BPS: 8,2 Persen Perempuan Indonesia yang Sudah Menikah Hindari Kehamilan

Ilustrasi kehamilan

JAKARTA, Media Aksi – Hasil survei terbaru Badan Pusat Statistik (BPS) mengungkapkan fenomena menarik di kalangan perempuan Indonesia. Sekitar 8,2 persen perempuan berusia 15-49 tahun yang sudah menikah memilih untuk menunda atau bahkan menghindari kehamilan. Data ini menunjukkan adanya pergeseran pandangan mengenai peran ibu dan kehamilan di antara generasi muda saat ini.

Berbagai faktor menjadi pendorong fenomena ini, mulai dari masalah kesiapan mental, kondisi ekonomi yang belum stabil, tekanan dari lingkungan sosial, hingga pertimbangan karir dan kehidupan pribadi. Kondisi ini bertentangan dengan semangat Hari Kartini yang menjunjung tinggi perjuangan dan peran perempuan.

Menanggapi situasi tersebut, sebuah kampanye bertajuk “Siapa Takut Jadi Ibu!” baru saja diluncurkan. “Oleh sebab itu, kami meluncurkan kampanye ‘Siapa Takut Jadi Ibu!’ Melalui inisiatif ini, kami mengajak perempuan untuk melihat kehamilan dan peran ibu dengan perspektif baru,” ungkap Junita, Brand Group Manager Prenagen pada Senin (21/4/2025).

Dalam kesempatan yang sama, Junita mengajak para generasi milenial untuk bersama-sama mengubah stigma yang masih melekat dan memberikan dukungan kepada perempuan, khususnya agar mereka dapat menjalani proses kehamilan dengan penuh percaya diri.

Junita menekankan bahwa kehamilan bukan hanya sekedar proses biologis. “Sayangnya, banyak perempuan yang masih dituntut harus siap secara instan tanpa ruang untuk beradaptasi. Serta, memahami betul transformasi ini secara menyeluruh ataupun jujur terhadap keraguan dan ketakutan yang mereka rasakan,” jelasnya.

Psikolog Keluarga Samanta Elsener turut memberikan pandangannya bahwa perjalanan menjadi seorang ibu sering diwarnai berbagai tantangan yang jarang dibicarakan secara terbuka. Banyak perempuan merasa harus menyembunyikan emosi mereka karena adanya tekanan sosial.

“Padahal, rasa takut atau ketidaksiapan menjadi ibu adalah hal yang wajar dan manusiawi. Yang dibutuhkan adalah ruang untuk memproses perasaan itu secara jujur dan tanpa penilaian,” tegas Samanta.
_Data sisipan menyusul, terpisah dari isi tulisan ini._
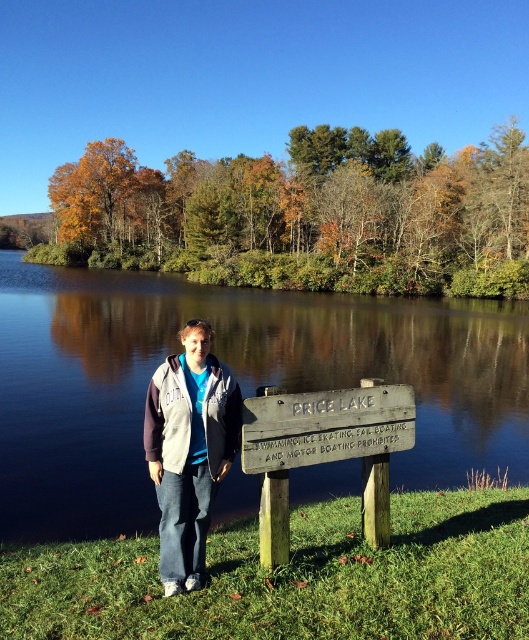 Question: Where is smooth dark water at center located in relation to weathered wood sign at center in the image?

Choices:
 (A) right
 (B) left

Answer: (B)

Question: Does denim jacket at center appear on the right side of weathered wood sign at center?

Choices:
 (A) yes
 (B) no

Answer: (B)

Question: Among these objects, which one is nearest to the camera?

Choices:
 (A) weathered wood sign at center
 (B) denim jacket at center

Answer: (B)

Question: Which point is closer to the camera?

Choices:
 (A) denim jacket at center
 (B) weathered wood sign at center

Answer: (A)

Question: Considering the real-world distances, which object is farthest from the denim jacket at center?

Choices:
 (A) weathered wood sign at center
 (B) smooth dark water at center

Answer: (B)

Question: Does denim jacket at center appear over weathered wood sign at center?

Choices:
 (A) yes
 (B) no

Answer: (B) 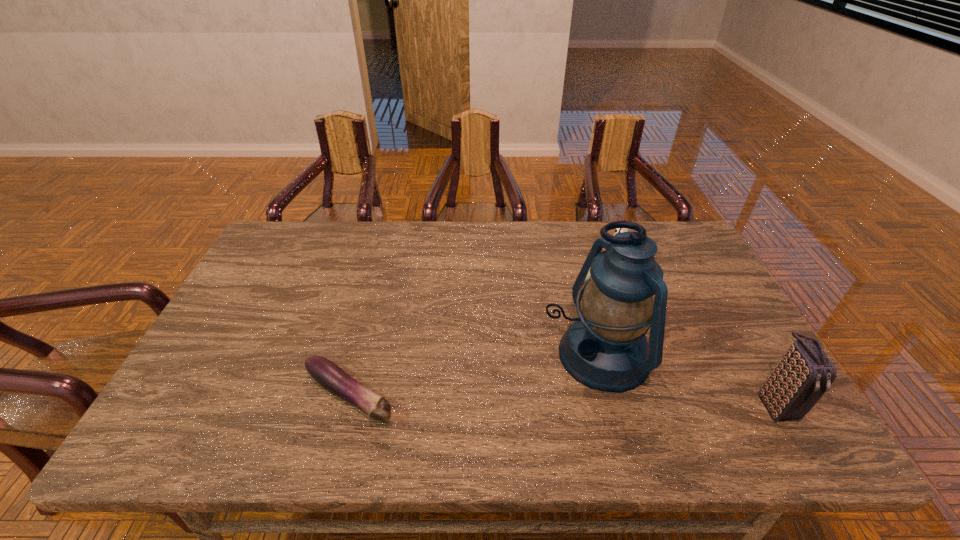 This screenshot has height=540, width=960. In order to click on eggplant in this screenshot , I will do `click(327, 374)`.

At what (x,y) coordinates should I click in order to perform the action: click on the shortest object. Please return your answer as a coordinate pair (x, y). Looking at the image, I should click on (327, 374).

Locate an element on the screen. This screenshot has width=960, height=540. clutch bag is located at coordinates (802, 376).

You are a GUI agent. You are given a task and a screenshot of the screen. Output one action in this format:
    pyautogui.click(x=<x>, y=<y>)
    Task: Click on the bird
    The height and width of the screenshot is (540, 960).
    Given the screenshot: What is the action you would take?
    pyautogui.click(x=619, y=230)

The image size is (960, 540). Identify the location of the tallest object. (606, 349).

This screenshot has height=540, width=960. In order to click on free space located on the left of the shortest object in this screenshot , I will do `click(177, 397)`.

This screenshot has width=960, height=540. I want to click on vacant space located at the face of the farthest object, so click(595, 307).

Where is `free point located at the face of the farthest object`? This screenshot has height=540, width=960. free point located at the face of the farthest object is located at coordinates (581, 329).

I want to click on vacant space located at the face of the farthest object, so click(594, 309).

Find the location of a particular element. Image resolution: width=960 pixels, height=540 pixels. free space located 0.200m on the face of the tallest object is located at coordinates (483, 410). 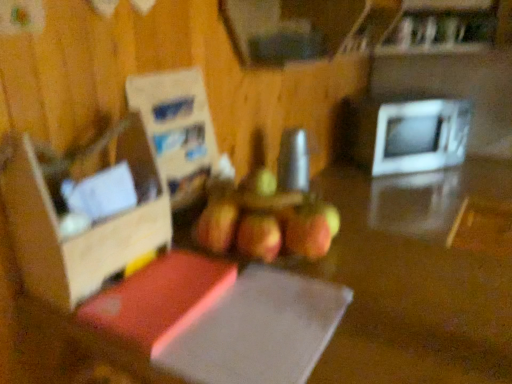 Where is `cardboard box at left`? cardboard box at left is located at coordinates (85, 231).

What do you see at coordinates (410, 135) in the screenshot?
I see `white glossy microwave at right` at bounding box center [410, 135].

Locate an element on the screen. The image size is (512, 384). cardboard box at left is located at coordinates (85, 231).

Consider the image. From a real-world perspective, which object stands above the other?

cardboard box at left.

Is white glossy microwave at right looking in the opposite direction of cardboard box at left?

No, white glossy microwave at right's orientation is not away from cardboard box at left.

Is white glossy microwave at right wider or thinner than cardboard box at left?

In the image, white glossy microwave at right appears to be wider than cardboard box at left.

Which is behind, point (442, 117) or point (35, 189)?

The point (442, 117) is farther.

Is ripe red apple at center bigger than cardboard box at left?

Yes, ripe red apple at center is bigger than cardboard box at left.

Considering the points (270, 219) and (143, 133), which point is in front, point (270, 219) or point (143, 133)?

Positioned in front is point (143, 133).

Considering their positions, is ripe red apple at center located in front of or behind cardboard box at left?

Visually, ripe red apple at center is located behind cardboard box at left.

Who is taller, white glossy microwave at right or ripe red apple at center?

white glossy microwave at right.

Considering the sizes of objects white glossy microwave at right and ripe red apple at center in the image provided, who is smaller, white glossy microwave at right or ripe red apple at center?

ripe red apple at center is smaller.

Is white glossy microwave at right looking in the opposite direction of ripe red apple at center?

No, ripe red apple at center is not at the back of white glossy microwave at right.

Is cardboard box at left positioned in front of white glossy microwave at right?

Yes, cardboard box at left is closer to the viewer.

Considering the sizes of objects cardboard box at left and white glossy microwave at right in the image provided, who is thinner, cardboard box at left or white glossy microwave at right?

cardboard box at left.

Can we say cardboard box at left lies outside white glossy microwave at right?

Yes.

Locate an element on the screen. The width and height of the screenshot is (512, 384). box on the left side of white glossy microwave at right is located at coordinates (85, 231).

From a real-world perspective, is ripe red apple at center located beneath white glossy microwave at right?

No, from a real-world perspective, ripe red apple at center is not below white glossy microwave at right.

Which is nearer, (262,172) or (451,157)?

The point (262,172) is closer.

Considering the sizes of objects ripe red apple at center and white glossy microwave at right in the image provided, who is taller, ripe red apple at center or white glossy microwave at right?

white glossy microwave at right is taller.

Is there a large distance between ripe red apple at center and white glossy microwave at right?

Absolutely, ripe red apple at center is distant from white glossy microwave at right.

From the image's perspective, which is below, cardboard box at left or ripe red apple at center?

ripe red apple at center is shown below in the image.

Consider the image. From a real-world perspective, between cardboard box at left and ripe red apple at center, who is vertically higher?

From a 3D spatial view, cardboard box at left is above.

Which is less distant, (x=152, y=223) or (x=289, y=222)?

Point (x=152, y=223) is closer to the camera than point (x=289, y=222).

Which is more to the left, cardboard box at left or ripe red apple at center?

Positioned to the left is cardboard box at left.

In the image, there is a cardboard box at left. Where is `microwave oven below it (from a real-world perspective)`? The height and width of the screenshot is (384, 512). microwave oven below it (from a real-world perspective) is located at coordinates (410, 135).

Locate an element on the screen. The height and width of the screenshot is (384, 512). box on the left of ripe red apple at center is located at coordinates (85, 231).

Based on the photo, considering their positions, is cardboard box at left positioned further to ripe red apple at center than white glossy microwave at right?

white glossy microwave at right lies further to ripe red apple at center than the other object.

When comparing their distances from ripe red apple at center, does white glossy microwave at right or cardboard box at left seem further?

white glossy microwave at right is positioned further to the anchor ripe red apple at center.

Based on their spatial positions, is ripe red apple at center or white glossy microwave at right closer to cardboard box at left?

Based on the image, ripe red apple at center appears to be nearer to cardboard box at left.

Looking at the image, which one is located further to cardboard box at left, white glossy microwave at right or ripe red apple at center?

Among the two, white glossy microwave at right is located further to cardboard box at left.

Considering their positions, is cardboard box at left positioned further to white glossy microwave at right than ripe red apple at center?

The object further to white glossy microwave at right is cardboard box at left.

Looking at the image, which one is located further to white glossy microwave at right, ripe red apple at center or cardboard box at left?

Based on the image, cardboard box at left appears to be further to white glossy microwave at right.

The height and width of the screenshot is (384, 512). In order to click on apple between cardboard box at left and white glossy microwave at right in the front-back direction in this screenshot , I will do tap(265, 220). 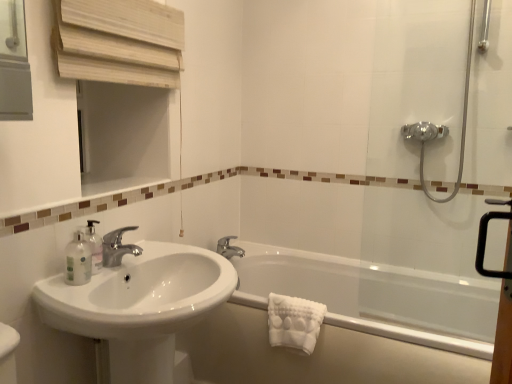 The width and height of the screenshot is (512, 384). Describe the element at coordinates (118, 247) in the screenshot. I see `polished chrome faucet at center, acting as the first tap starting from the front` at that location.

At what (x,y) coordinates should I click in order to perform the action: click on wooden medicine cabinet at upper left. Please return your answer as a coordinate pair (x, y). Looking at the image, I should click on (119, 41).

The height and width of the screenshot is (384, 512). What do you see at coordinates (294, 322) in the screenshot?
I see `white textured towel at lower right` at bounding box center [294, 322].

Find the location of a particular element. The image size is (512, 384). translucent plastic bottles at left is located at coordinates [78, 260].

Image resolution: width=512 pixels, height=384 pixels. Find the location of `silver metallic faucet at upper center, which is counted as the 2th tap, starting from the front`. silver metallic faucet at upper center, which is counted as the 2th tap, starting from the front is located at coordinates (229, 248).

Which object is more forward, white glossy sink at lower left or white textured towel at lower right?

white glossy sink at lower left.

Is white glossy sink at lower left thinner than white textured towel at lower right?

No.

Is white textured towel at lower right a part of white glossy sink at lower left?

No, white textured towel at lower right is located outside of white glossy sink at lower left.

Between translucent plastic bottles at left and white glossy bathtub at lower right, which one has smaller size?

translucent plastic bottles at left is smaller.

Is translucent plastic bottles at left located outside white glossy bathtub at lower right?

Absolutely, translucent plastic bottles at left is external to white glossy bathtub at lower right.

Which is behind, translucent plastic bottles at left or white glossy bathtub at lower right?

white glossy bathtub at lower right is further from the camera.

Which object is wider, translucent plastic bottles at left or white glossy bathtub at lower right?

Wider between the two is white glossy bathtub at lower right.

From a real-world perspective, does white glossy sink at lower left stand above silver metallic faucet at upper center, which appears as the 2th tap when viewed from the left?

Incorrect, from a real-world perspective, white glossy sink at lower left is lower than silver metallic faucet at upper center, which appears as the 2th tap when viewed from the left.

Is white glossy sink at lower left shorter than silver metallic faucet at upper center, placed as the 1th tap when sorted from back to front?

No, white glossy sink at lower left is not shorter than silver metallic faucet at upper center, placed as the 1th tap when sorted from back to front.

Is white glossy sink at lower left looking in the opposite direction of silver metallic faucet at upper center, placed as the 1th tap when sorted from back to front?

No, silver metallic faucet at upper center, placed as the 1th tap when sorted from back to front, is not at the back of white glossy sink at lower left.

Is wooden medicine cabinet at upper left looking in the opposite direction of polished chrome faucet at center, acting as the 2th tap starting from the back?

That's not correct — wooden medicine cabinet at upper left is not looking away from polished chrome faucet at center, acting as the 2th tap starting from the back.

Is wooden medicine cabinet at upper left surrounding polished chrome faucet at center, the first tap positioned from the left?

That's incorrect, polished chrome faucet at center, the first tap positioned from the left, is not inside wooden medicine cabinet at upper left.

Considering the sizes of transparent glass shower door at right and white glossy bathtub at lower right in the image, is transparent glass shower door at right taller or shorter than white glossy bathtub at lower right?

In the image, transparent glass shower door at right appears to be taller than white glossy bathtub at lower right.

From a real-world perspective, is transparent glass shower door at right physically located above or below white glossy bathtub at lower right?

In terms of real-world spatial position, transparent glass shower door at right is above white glossy bathtub at lower right.

From the image's perspective, is transparent glass shower door at right positioned above or below white glossy bathtub at lower right?

Based on their image positions, transparent glass shower door at right is located above white glossy bathtub at lower right.

Does transparent glass shower door at right have a lesser width compared to white glossy bathtub at lower right?

Indeed, transparent glass shower door at right has a lesser width compared to white glossy bathtub at lower right.

From the picture: Does white glossy bathtub at lower right appear on the right side of translucent plastic bottles at left?

Correct, you'll find white glossy bathtub at lower right to the right of translucent plastic bottles at left.

Based on the photo, is white glossy bathtub at lower right not close to translucent plastic bottles at left?

Indeed, white glossy bathtub at lower right is not near translucent plastic bottles at left.

Is white glossy bathtub at lower right inside or outside of translucent plastic bottles at left?

The correct answer is: outside.

How many degrees apart are the facing directions of silver metallic faucet at upper center, placed as the 1th tap when sorted from back to front, and polished chrome faucet at center, the first tap positioned from the left?

silver metallic faucet at upper center, placed as the 1th tap when sorted from back to front, and polished chrome faucet at center, the first tap positioned from the left, are facing 2.05 degrees away from each other.

Would you say polished chrome faucet at center, the first tap positioned from the left, is part of silver metallic faucet at upper center, which is the 1th tap in right-to-left order,'s contents?

No, polished chrome faucet at center, the first tap positioned from the left, is not surrounded by silver metallic faucet at upper center, which is the 1th tap in right-to-left order.

Measure the distance between silver metallic faucet at upper center, placed as the 1th tap when sorted from back to front, and polished chrome faucet at center, which is the second tap from right to left.

silver metallic faucet at upper center, placed as the 1th tap when sorted from back to front, is 31.14 inches from polished chrome faucet at center, which is the second tap from right to left.

Is silver metallic faucet at upper center, which is the 1th tap in right-to-left order, facing away from polished chrome faucet at center, which is the second tap from right to left?

No, silver metallic faucet at upper center, which is the 1th tap in right-to-left order, is not facing the opposite direction of polished chrome faucet at center, which is the second tap from right to left.

At what (x,y) coordinates should I click in order to perform the action: click on sink below the white textured towel at lower right (from a real-world perspective). Please return your answer as a coordinate pair (x, y). The width and height of the screenshot is (512, 384). Looking at the image, I should click on (138, 305).

Identify the location of toiletry in front of the white glossy bathtub at lower right. [78, 260].

Looking at the image, which one is located closer to transparent glass shower door at right, white textured towel at lower right or white glossy bathtub at lower right?

white glossy bathtub at lower right lies closer to transparent glass shower door at right than the other object.

Considering their positions, is white glossy sink at lower left positioned closer to white textured towel at lower right than wooden medicine cabinet at upper left?

white glossy sink at lower left is closer to white textured towel at lower right.

From the image, which object appears to be farther from white glossy sink at lower left, white glossy bathtub at lower right or silver metallic faucet at upper center, which is counted as the 2th tap, starting from the front?

Among the two, white glossy bathtub at lower right is located further to white glossy sink at lower left.

Which object lies further to the anchor point translucent plastic bottles at left, silver metallic faucet at upper center, which appears as the 2th tap when viewed from the left, or transparent plastic soap dispenser at left?

Among the two, silver metallic faucet at upper center, which appears as the 2th tap when viewed from the left, is located further to translucent plastic bottles at left.

In the scene shown: Which object lies further to the anchor point white textured towel at lower right, white glossy sink at lower left or white glossy bathtub at lower right?

white glossy bathtub at lower right is positioned further to the anchor white textured towel at lower right.

Estimate the real-world distances between objects in this image. Which object is closer to silver metallic faucet at upper center, which is the 1th tap in right-to-left order, white textured towel at lower right or polished chrome faucet at center, which is the second tap from right to left?

Among the two, white textured towel at lower right is located nearer to silver metallic faucet at upper center, which is the 1th tap in right-to-left order.

Based on their spatial positions, is transparent plastic soap dispenser at left or white glossy bathtub at lower right further from wooden medicine cabinet at upper left?

white glossy bathtub at lower right is further to wooden medicine cabinet at upper left.

Looking at this image, looking at the image, which one is located further to white textured towel at lower right, translucent plastic bottles at left or transparent plastic soap dispenser at left?

Based on the image, translucent plastic bottles at left appears to be further to white textured towel at lower right.

I want to click on tap between white glossy bathtub at lower right and silver metallic faucet at upper center, which appears as the 2th tap when viewed from the left, from front to back, so click(118, 247).

This screenshot has height=384, width=512. Identify the location of soap dispenser between wooden medicine cabinet at upper left and white glossy sink at lower left in the vertical direction. (94, 246).

Where is `toiletry located between wooden medicine cabinet at upper left and silver metallic faucet at upper center, which is counted as the 2th tap, starting from the front, in the depth direction`? The width and height of the screenshot is (512, 384). toiletry located between wooden medicine cabinet at upper left and silver metallic faucet at upper center, which is counted as the 2th tap, starting from the front, in the depth direction is located at coordinates (78, 260).

Locate an element on the screen. Image resolution: width=512 pixels, height=384 pixels. toiletry between polished chrome faucet at center, acting as the 2th tap starting from the back, and white glossy sink at lower left, in the vertical direction is located at coordinates (78, 260). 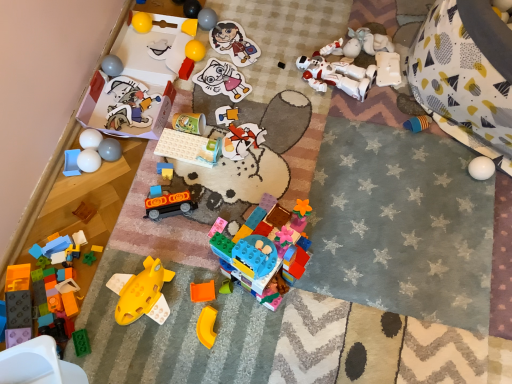 Question: Does yellow matte block at center, which appears as the 13th toy when viewed from the right, come in front of white matte robot at center, which is counted as the 21th toy, starting from the left?

Choices:
 (A) no
 (B) yes

Answer: (A)

Question: Is yellow matte block at center, which is counted as the eleventh toy, starting from the left, to the left of white matte robot at center, which is counted as the 21th toy, starting from the left, from the viewer's perspective?

Choices:
 (A) yes
 (B) no

Answer: (A)

Question: Is yellow matte block at center, which appears as the 13th toy when viewed from the right, not near white matte robot at center, marked as the third toy in a right-to-left arrangement?

Choices:
 (A) no
 (B) yes

Answer: (A)

Question: From a real-world perspective, is yellow matte block at center, which appears as the 13th toy when viewed from the right, under white matte robot at center, which is counted as the 21th toy, starting from the left?

Choices:
 (A) no
 (B) yes

Answer: (B)

Question: Is yellow matte block at center, which is counted as the eleventh toy, starting from the left, in contact with white matte robot at center, marked as the third toy in a right-to-left arrangement?

Choices:
 (A) no
 (B) yes

Answer: (A)

Question: From a real-world perspective, relative to white glossy ball at left, marked as the fifth toy in a left-to-right arrangement, is translucent blue plastic blocks at lower left, which appears as the 23th toy when viewed from the right, vertically above or below?

Choices:
 (A) above
 (B) below

Answer: (B)

Question: Is translucent blue plastic blocks at lower left, the first toy from the left, wider or thinner than white glossy ball at left, the nineteenth toy in the right-to-left sequence?

Choices:
 (A) wide
 (B) thin

Answer: (A)

Question: Visually, is translucent blue plastic blocks at lower left, which appears as the 23th toy when viewed from the right, positioned to the left or to the right of white glossy ball at left, the nineteenth toy in the right-to-left sequence?

Choices:
 (A) right
 (B) left

Answer: (B)

Question: Considering their positions, is translucent blue plastic blocks at lower left, which appears as the 23th toy when viewed from the right, located in front of or behind white glossy ball at left, the nineteenth toy in the right-to-left sequence?

Choices:
 (A) behind
 (B) front

Answer: (B)

Question: Considering the positions of white plastic robot at upper right, arranged as the 22th toy when viewed from the left, and matte plastic sticker at upper center, which is the 20th toy from left to right, in the image, is white plastic robot at upper right, arranged as the 22th toy when viewed from the left, wider or thinner than matte plastic sticker at upper center, which is the 20th toy from left to right,?

Choices:
 (A) wide
 (B) thin

Answer: (B)

Question: Relative to matte plastic sticker at upper center, which is the 20th toy from left to right, is white plastic robot at upper right, arranged as the 22th toy when viewed from the left, in front or behind?

Choices:
 (A) front
 (B) behind

Answer: (A)

Question: Would you say white plastic robot at upper right, which appears as the second toy when viewed from the right, is to the left or to the right of matte plastic sticker at upper center, marked as the fourth toy in a right-to-left arrangement, in the picture?

Choices:
 (A) left
 (B) right

Answer: (B)

Question: Choose the correct answer: Is white plastic robot at upper right, arranged as the 22th toy when viewed from the left, inside matte plastic sticker at upper center, marked as the fourth toy in a right-to-left arrangement, or outside it?

Choices:
 (A) outside
 (B) inside

Answer: (A)

Question: From the image's perspective, is translucent orange plastic at center, the fifth toy in the right-to-left sequence, located above or below wooden block at lower left, the 3th toy from the left?

Choices:
 (A) below
 (B) above

Answer: (A)

Question: Is point [224, 289] positioned closer to the camera than point [89, 216]?

Choices:
 (A) closer
 (B) farther

Answer: (A) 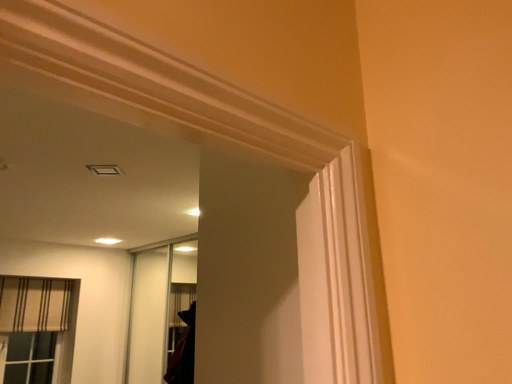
Samanta juga menyoroti pentingnya dukungan dari lingkungan sekitar. Menurutnya, kehamilan seharusnya dijalani dengan kesadaran penuh dan tidak dalam kesendirian, sehingga penting bagi lingkungan untuk hadir dengan empati dan dukungan.

“Selain dukungan emosional, kampanye ini juga menyoroti pentingnya pemenuhan nutrisi selama periode emas 1.000 hari pertama kehidupan. Peran nutrisi sangat membantu perempuan merasa lebih siap dalam mengambil peran sebagai ibu dan melahirkan generasi masa depan yang sehat dan berkualitas,” tambahnya.